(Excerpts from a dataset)

=======

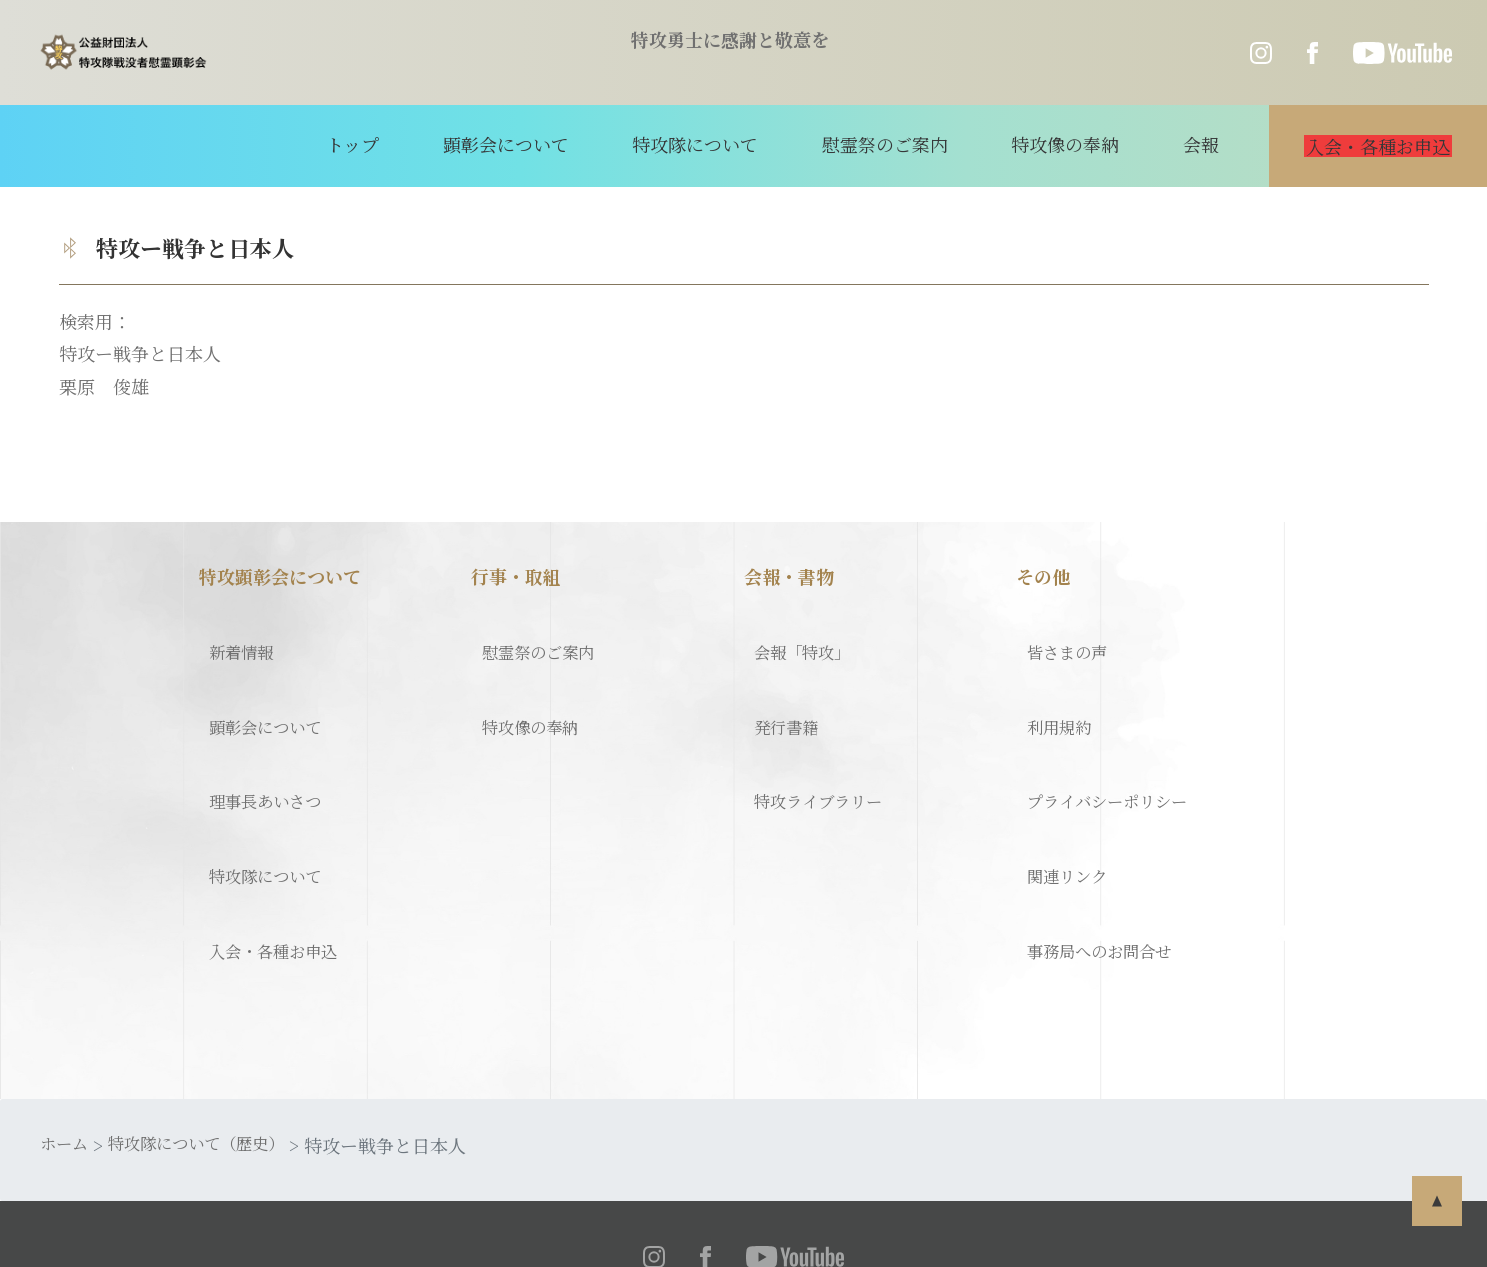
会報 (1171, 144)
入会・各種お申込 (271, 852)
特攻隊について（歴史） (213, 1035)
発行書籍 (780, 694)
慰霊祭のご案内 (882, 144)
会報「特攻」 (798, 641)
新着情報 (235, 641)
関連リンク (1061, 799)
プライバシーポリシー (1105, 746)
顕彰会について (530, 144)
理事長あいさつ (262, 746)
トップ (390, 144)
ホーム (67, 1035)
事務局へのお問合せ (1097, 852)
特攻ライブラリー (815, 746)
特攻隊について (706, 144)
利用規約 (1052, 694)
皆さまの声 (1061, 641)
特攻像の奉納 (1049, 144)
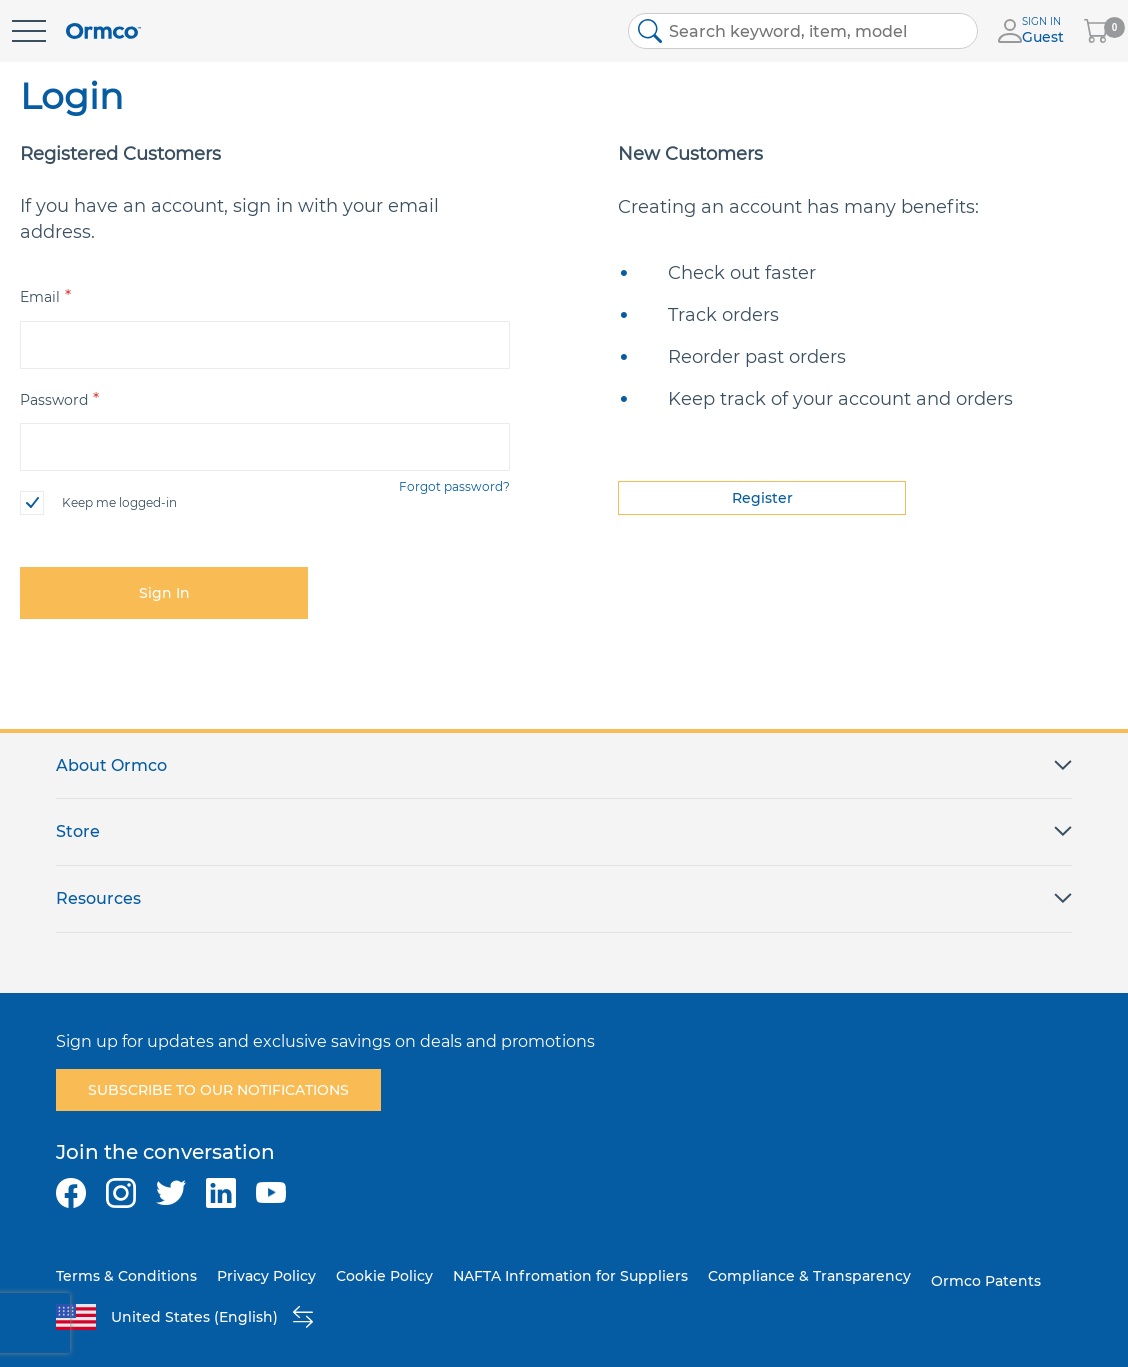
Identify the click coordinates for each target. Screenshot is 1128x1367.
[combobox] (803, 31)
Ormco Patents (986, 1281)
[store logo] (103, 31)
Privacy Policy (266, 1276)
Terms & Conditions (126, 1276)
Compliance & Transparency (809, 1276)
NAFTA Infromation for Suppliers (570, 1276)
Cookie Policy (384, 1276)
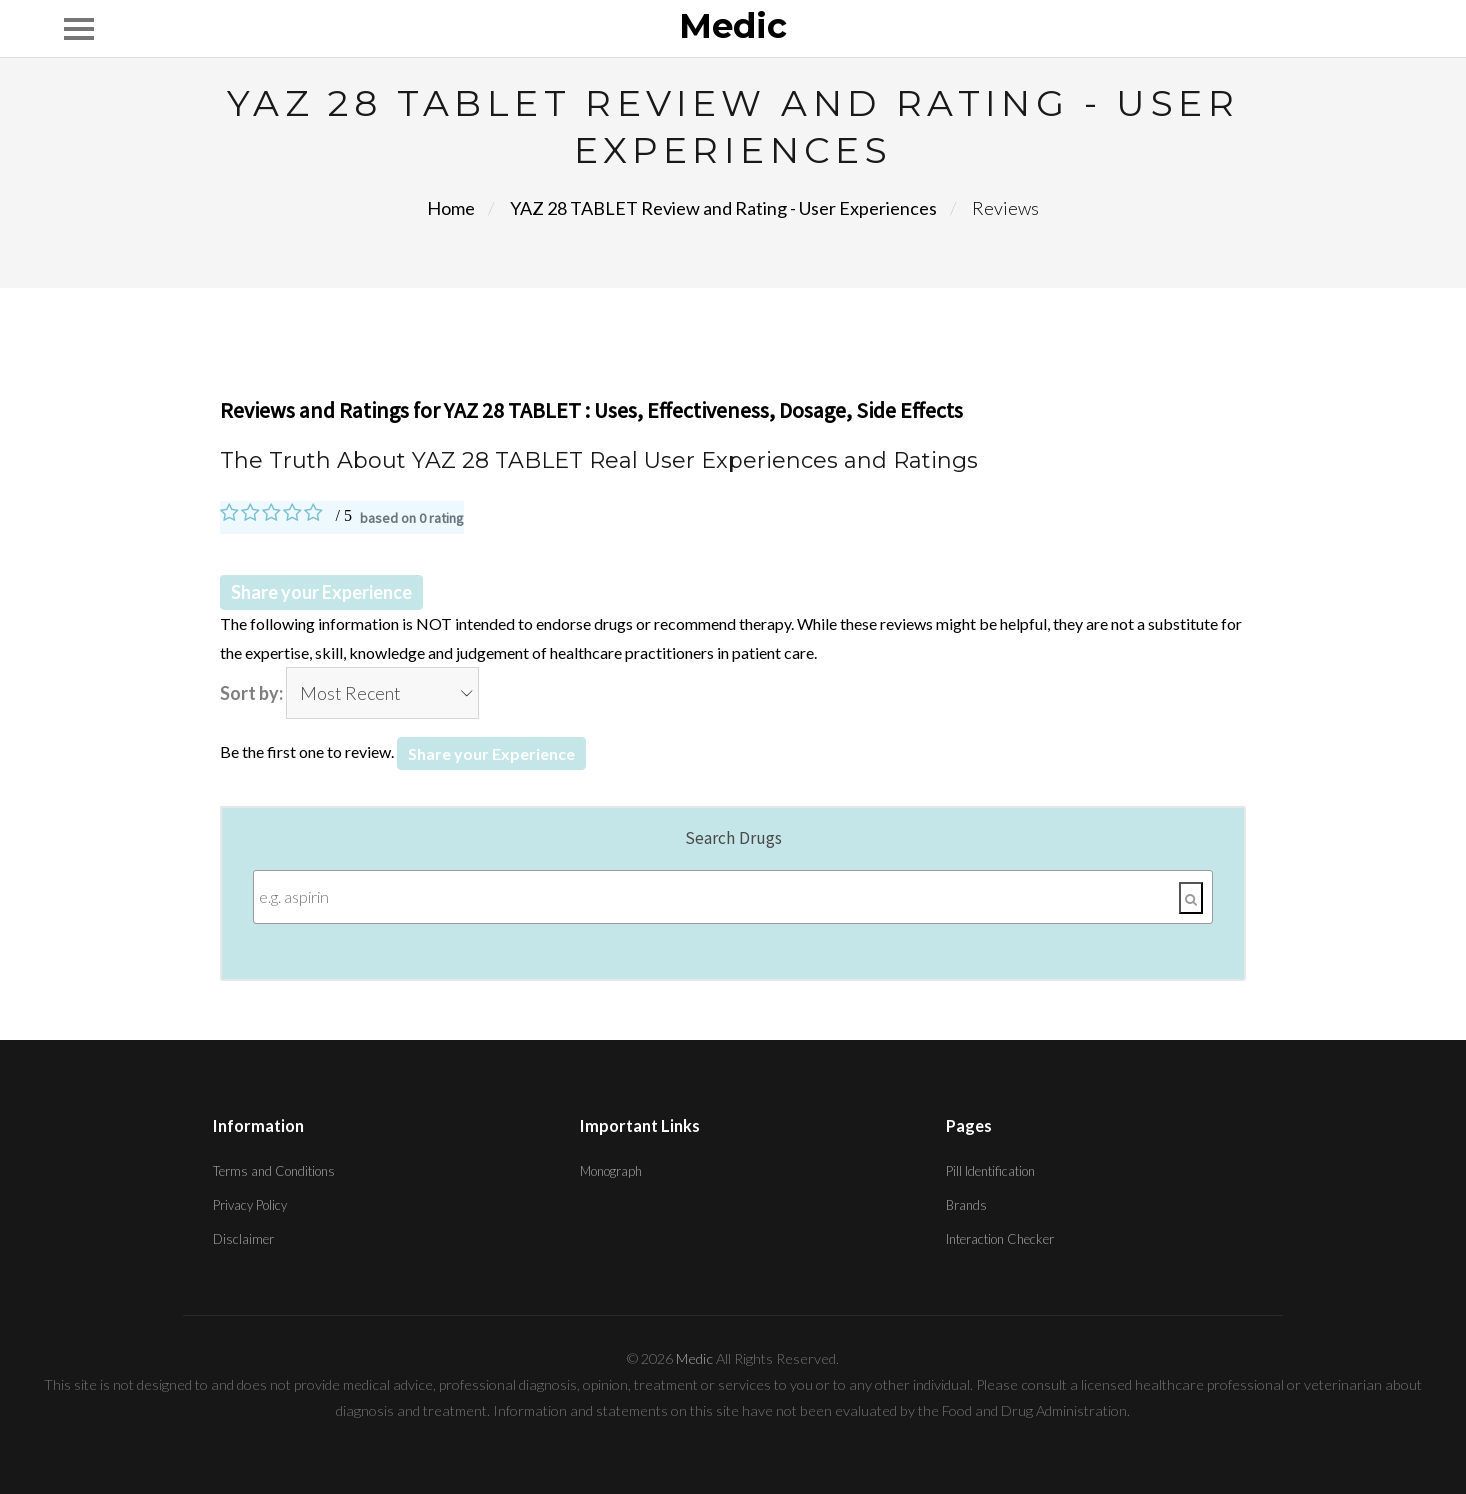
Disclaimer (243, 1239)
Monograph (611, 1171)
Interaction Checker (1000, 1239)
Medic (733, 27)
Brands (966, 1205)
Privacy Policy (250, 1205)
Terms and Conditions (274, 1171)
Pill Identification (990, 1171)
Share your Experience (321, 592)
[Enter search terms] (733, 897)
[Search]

=======

## [TASK GOAL]
Find every line in the records above that holds the word "Conditions", and copy each one.

## [OUTPUT OF THE EXERCISE]
Terms & Conditions (126, 1276)
Terms and Conditions (274, 1171)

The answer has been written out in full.